W konkluzji należy zatem stwierdzić, iż wszystkie zarzuty sformułowane przez stronę powodową w apelacji okazały się pozbawione jakichkolwiek podstaw i nie zasługiwały na uwzględnienie. Wbrew zarzutom apelacji nie można przyjąć, że zaskarżone orzeczenie oparto o wadliwie oceniony materiał dowodowy lub wadliwie zastosowane przepisy prawa materialnego i procesowego. Zdaniem Sądu Okręgowego apelacja, gdy zanalizować jej rzeczywistą treść, stanowi jedynie wyraz stanowiska Zakładu (...) Sp. z o.o. we W., podtrzymującej dotychczasowe twierdzenia.

Reasumując powyższe rozważania należy stwierdzić, że Sąd Rejonowy uniknął naruszenia przepisów prawa materialnego przez błędną jego wykładnię lub niewłaściwe zastosowanie, czy też naruszenia przepisu postępowania mogącego mieć istotny wpływ na wynik sprawy a podniesionego w zarzutach apelacyjnych oraz nie dopuścił się uchybień, które w świetle art. 379 kpc in fine mogłyby skutkować nieważnością postępowania. Nadto logicznie i rzetelnie uzasadnił swe stanowisko, powzięte na podstawie dostatecznego wyjaśnienia okoliczności sprawy. Dlatego też zarzuty apelacji należy uznać za li tylko nie mającą merytorycznych podstaw polemikę z zaskarżonym orzeczeniem i jego pisemnym uzasadnieniem.
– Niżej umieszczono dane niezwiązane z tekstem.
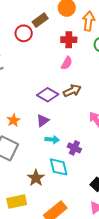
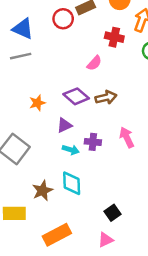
pink semicircle: (67, 63) -> (94, 63), moved
orange star: (13, 120) -> (37, 103), moved
purple cross: (74, 148) -> (93, 142), moved, turned -32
Mając powyższe na uwadze i w konsekwencji uznając apelację Zakładu (...) Sp. z o.o. we W. za bezzasadną, Sąd Okręgowy we Włocławku, nie podzielając stanowiska strony powodowej zawartej w wywiedzionym środku odwoławczym, na podstawie art. 385 kpc orzekł jak w sentencji uzasadnianego wyroku.

O kosztach zastępstwa procesowego za drugą instancję Sąd Okręgowy orzekł w oparciu o zasadę kosztów celowych i odpowiedzialności za wynik procesu na podstawie art. 98 kpc in fine w zw. z art. 108 § 1 kpc w zw. z art. 391 § 1 zd. 1 kpc, mając nadto na uwadze złożony w trybie art. 109 § 1 kpc wniosek fachowego pełnomocnika pozwanego-powoda wzajemnego zgłoszony w odpowiedzi na apelację, a także na podstawie § 12 ust. 1 pkt 1 rozporządzenia Ministra Sprawiedliwości z dnia 28 września 2002 roku w sprawie opłat za czynności radców prawnych oraz ponoszenia przez Skarb Państwa kosztów pomocy prawnej udzielonej przez radcę prawnego ustanowionego z urzędu (tekst jednolity Dz. U. z 2013 roku, poz. 490) w zw. z § 11 ust. 1 pkt 2 w zw. z § 6 pkt 6 przedmiotowego rozporządzenia i w konsekwencji zasądził od strony ,,przegrywającej” postępowanie w sprawie, w tym także odwoławcze, tj. powoda Zakładu (...) Sp. z o.o.we W.(jego uznano za stronę przegrywającą sprawę albowiem powództwo wzajemne strony przeciwnej uwzględniono, jego powództwo oraz apelację w całości oddalono), na rzecz strony ,,wygrywającej” postępowanie odwoławcze, tj. pozwanego B. K., kwotę 1350 złotych. Rozstrzygając w omawianym zakresie uwzględniono niezbędny nakład pracy pełnomocnika, czynności podjęte przez niego w sprawie, charakter sprawy i wkład pełnomocnika w przyczynienie się do jej wyjaśnienia i rozstrzygnięcia.